The Expansive Vision of the Vedas
There is one all-pervasive consciousness principle that is the cause and content of existence. Names and forms are incidental attributes subject to negation. That which exists in time and space has a beginning and an end and therefore cannot be taken to be absolute.
In the seeming fluctuation between the unmanifest and the manifest, lies the dance of creation and dissolution. Ishwara, as Nataraja, is the choreographer, the dancer and the audience. Behind the skillful, intricate movements, all of which are in a state of flux, there is a constant. This unchanging, non-dual whole is the subject matter and vision of Advaita. This vision is in harmony with the laws of Mother Nature and the material universe.
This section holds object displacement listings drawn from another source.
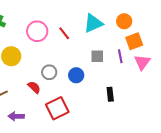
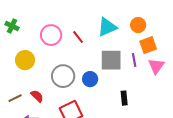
gray square: (97, 56) -> (111, 60), size x1.6
gray circle: (49, 72) -> (63, 76), size x1.5
red semicircle: (34, 87) -> (37, 96), moved

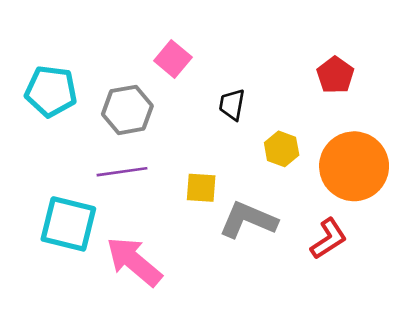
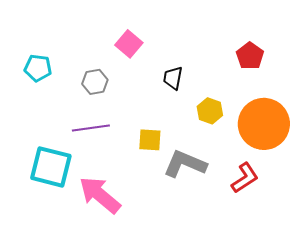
cyan pentagon: (51, 91) -> (38, 68), size x0.7
gray hexagon: (127, 110) -> (95, 82), size x0.7

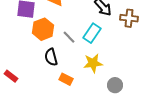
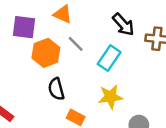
gray line: (69, 37) -> (76, 44), moved

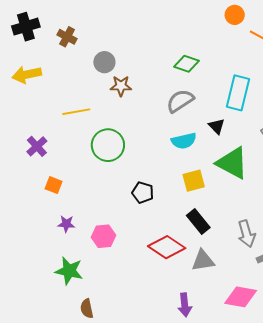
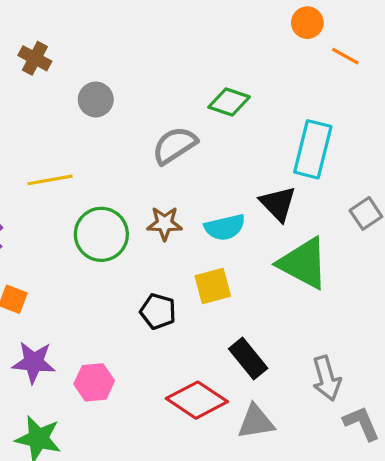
brown star: (121, 86) -> (165, 223), moved
gray semicircle: (180, 101) -> (175, 145), moved
black triangle: (217, 126) -> (278, 204), size x1.4
yellow square: (194, 181) -> (213, 286), moved
purple star: (66, 224) -> (34, 362), size x1.5

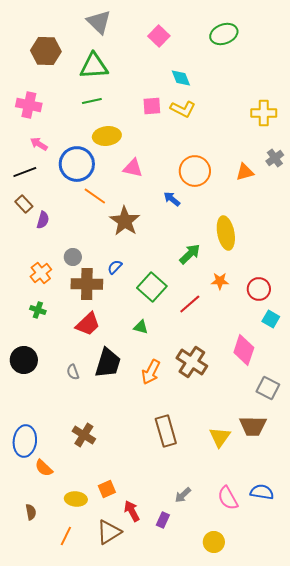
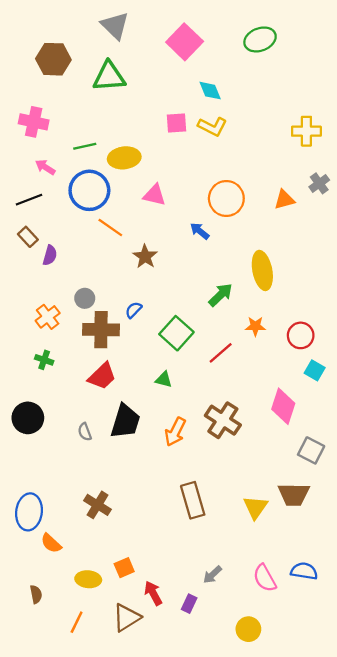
pink square: (159, 36) -> (185, 42), size x1.4
green line: (92, 101) -> (85, 146), moved
brown star: (125, 221) -> (145, 257), size x0.7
Ancient Indian civilization stems from this vision. It was integrated into the life of every living person irrespective of education or social status. The learned sages quote from the Upanishads, “Ishavasyam idam sarvam,” and the villager quotes from his experience, “Sab bhagavan hai.” Analysis of these words: Sarvam, Isha, comprises the subject matter of Vedanta.
Swami Vidyaranya (1300-1391 AD), a propounder of this vision and Mathadipathi of Sringeri Matt, was a scholar and social reformer. He was responsible for the establishment of the Vijayanagar Empire, a crowning jewel in the history of Karnataka. He authored many books including Sarvadarshanasangrah, Aparokshanubhuti and Panchadasi which are popularly used by those in pursuit of knowledge.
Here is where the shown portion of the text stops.